Auch Lamborghini trägt sich ernsthaft mit dem Gedanken, ein SUV auf den Markt zu bringen. Die SUV-Studie hört auf die Modellbezeichnung Urus - abgeleitet vom Auerochsen, einer Wildform des Rindes.

Diese Tiere zeichneten sich durch ihr aggressives Kampfverhalten aus, womit die Brücke zu den Lamborghini-Sportwagen geschlagen ist, die traditionell nach Kampfstieren benannt sind.

Mit 4,99 Metern Länge und 1,99 Metern Breite liegt der Urus nahe an den Abmessungen des Audi Q7, mit 1,66 Metern Höhe ist er allerdings erheblich flacher. Das Serienmodell wird nach Aussage von Entwicklern etwas kürzer ausfallen und auf der nächsten Generation des von Audi entwickelten modularen Längsbaukastens (MLB) aufbauen.

Die angepeilte Leistung liegt bei 600 PS. Es ist davon auszugehen, dass dabei ein V8-Biturbo aus dem konzerneigenen Baukasten eingesetzt wird; Spekulationen über einen V10 oder einen V12 gehören wohl ins Reich der Fabel.
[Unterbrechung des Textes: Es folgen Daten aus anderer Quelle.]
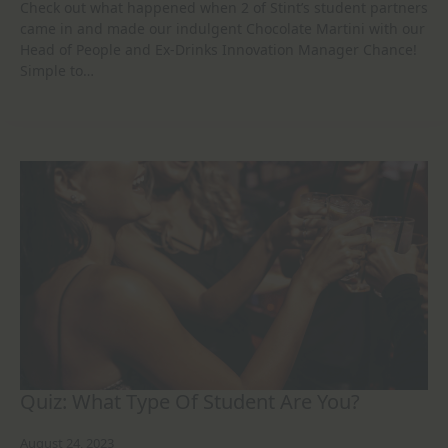
Check out what happened when 2 of Stint’s student partners
came in and made our indulgent Chocolate Martini with our
Head of People and Ex-Drinks Innovation Manager Chance!
Simple to…
Quiz: What Type Of Student Are You?
August 24, 2023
Dagegen ist eine Hybrid-Variante oder ein V8-Turbodiesel denkbar.

Die Kraft soll über ein Doppelkupplungs-Getriebe auf alle vier Räder übertragen werden. Nach bester Lamborghini-Sitte wird der Urus nicht abgeregelt - er dürfte damit als erster Serien-Geländewagen die 300 km/h-Marke überschreiten.

Lamborghini will 3000 Einheiten pro Jahr herstellen, womit der Urus zum meistverkauften Modell der Marke avancieren würde. Preislich wird sich der Frauenversteher in der Region des Einstiegs-Sportwagens Gallardo bewegen - nach heutigen Preisen wären das deutlich unter 200.000 Euro.